After asking Bangladesh to bat first and despite there being very little assistance from the pitch for the seamers, the Kiwi fast bowlers -- especially Neil Wagner -- kept things simple and did what was expected of him by unleashing a barrage of short deliveries. Bangladesh's batsmen fell for the trap and the tourists were all out for 234 despite Tamim Iqbal's blistering hundred.
It was pretty similar when New Zealand went out to bat. Openers Jeet Raval struck his maiden Test hundred in an opening stand of 254 -- the third-highest opening stand in New Zealand's history -- with Tom Latham, who smashed his fourth 150-plus score.
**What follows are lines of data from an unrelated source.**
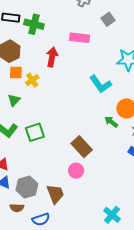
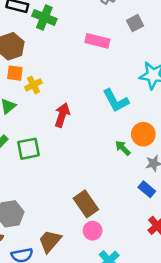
red arrow: (52, 57) -> (62, 115), moved
brown rectangle: (82, 147) -> (86, 204), moved
pink circle: (76, 171) -> (93, 231), moved
brown trapezoid: (55, 194) -> (50, 241), moved, turned -125

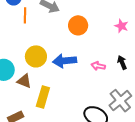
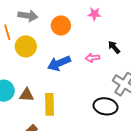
pink star: (121, 26) -> (94, 14), moved
yellow circle: (36, 56) -> (26, 46), moved

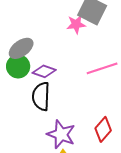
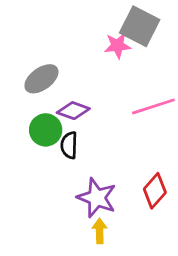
green circle: (18, 66) -> (46, 130), moved
black semicircle: (41, 96) -> (69, 145), size x0.7

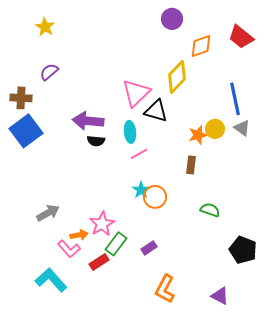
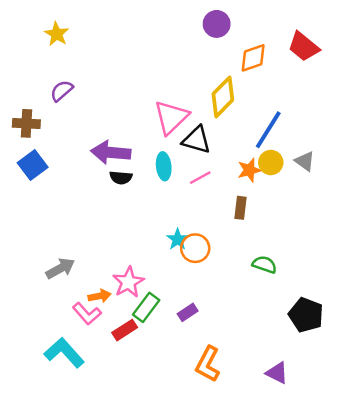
blue line: (235, 99) -> (268, 130), moved, turned 44
blue square: (26, 131) -> (33, 165), size x0.7
pink line: (139, 154) -> (200, 178), moved

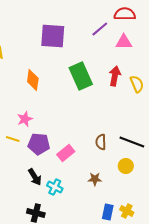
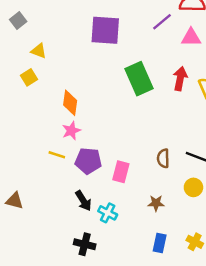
orange diamond: (33, 80) -> (70, 103), moved
pink rectangle: (66, 153) -> (121, 172), turned -36
blue rectangle: (108, 212) -> (160, 243), moved

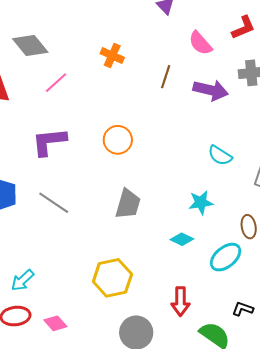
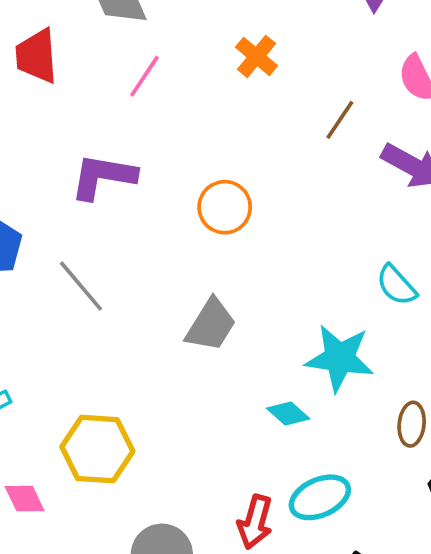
pink line: (56, 83) -> (144, 76), turned -30
cyan star: (201, 202) -> (339, 358), size x1.5
cyan ellipse: (226, 257) -> (320, 497), moved
yellow hexagon: (112, 278) -> (97, 449), moved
The Seddon Park green-top was expected to play even better as the day progressed and in such conditions, Bangladesh's pacers Ebadot Hossain, Khaled Ahmed and Abu Jayed looked helpless.
There was hardly any notable spell from the fast bowlers both in terms of their pace or the maintenance of a tight line and length to test the home batsmen. None of the specialist Bangladesh seamers managed to pick up a wicket, which will hurt the visitors even more.
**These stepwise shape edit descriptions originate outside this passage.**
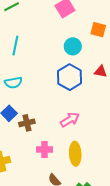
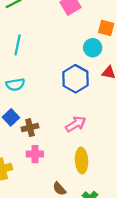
cyan circle: (73, 46) -> (93, 48), moved
pink cross: (45, 149) -> (35, 154), moved

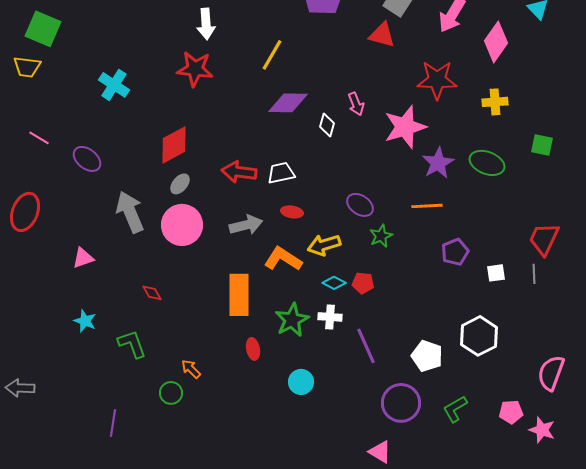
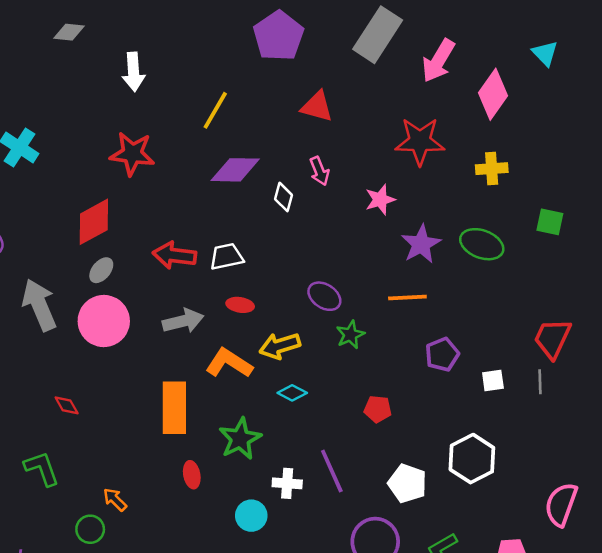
red triangle: (382, 35) -> (317, 107), moved
red star: (195, 69) -> (132, 154), moved
pink star: (405, 127) -> (380, 200), size x0.6
red pentagon: (363, 283) -> (378, 409), moved
white cross: (330, 317) -> (287, 483), moved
To make things even more difficult, both Raval and Latham waited for the bowlers to get tired while also cashing in on the odd loose delivery with assured boundaries.
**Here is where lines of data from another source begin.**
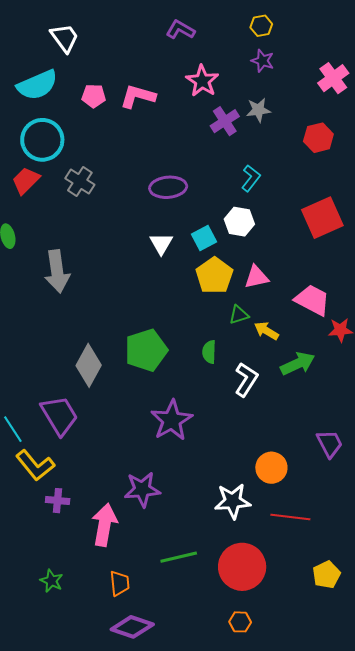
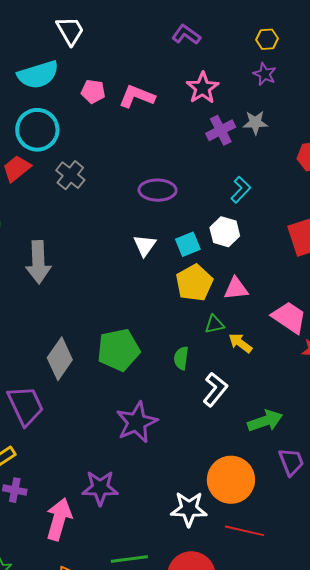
green arrow: (298, 364) -> (265, 421), moved
orange circle: (271, 468) -> (231, 480), size x1.5

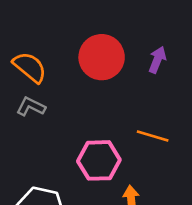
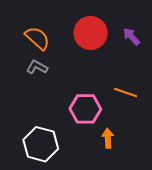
purple arrow: (157, 60) -> (131, 37), turned -66

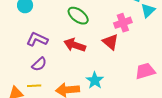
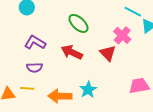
pink cross: (123, 23) -> (122, 35), turned -36
purple semicircle: (39, 64) -> (35, 68), turned 35

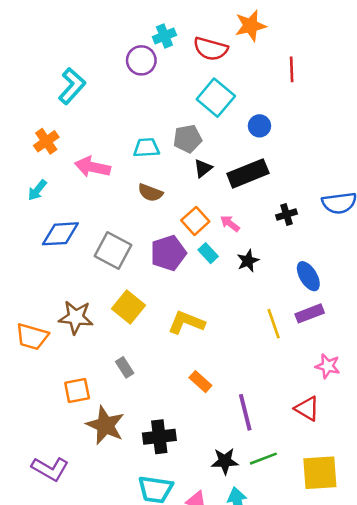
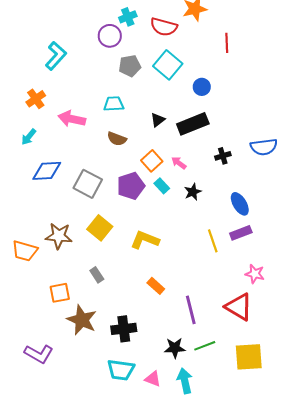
gray pentagon: (188, 139) -> (130, 66), moved
red triangle: (307, 409) -> (239, 307), size x1.4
Even Bangladesh head coach Steve Rhodes admitted that there were constant changes in plans with the ball which eventually did not work, but he also gave credit to the Kiwi batsmen.
“We didn't start the day as well as we wanted with the ball and we probably went too leg stump-ish and then we changed plans as we planned to go leg side. And then we had another plan probably way too early which was to go short. It could have worked but it didn't as you have to understand that sort of plan takes a lot out of the bowlers and we might have to do that from one end rather from both ends. The bowlers were pretty cooked going into the afternoon and evening sessions,” Rhodes told reporters yesterday.
The Englishman, however, did prescribe his seamers to be more consistent when it comes to hitting the right areas consistently in Test cricket and backed them, saying it was a 'learning curve' for the young pacers.
Talking about learning, the Tigers' batsmen could also take a lesson from their New Zealand counterparts like Raval, Latham, and skipper Kane Williamson, who remained unbeaten on a chanceless 93.
It took 27 innings for Raval to eventually to bring up his maiden ton in Test cricket and the 30-year-old's words after play held some tips for the Bangladesh batsmen, who like to play their shots and are often not able to resist that approach in Test cricket, which led to the sub-par first innings.
“I have worked with the red ball and I made sure I work on my discipline and focus, which I wanted to build on especially after getting those starts and not being able to convert those into big scores. I had a chat about it with the coaches and it worked well for me. If you are very clear on how you go about your innings, it makes it easy but if you are confused and try to pick and choose it makes it slightly complicated. So I just try to keep it as simple as possible and try to be disciplined within my own game plan,” Raval told reporters yesterday.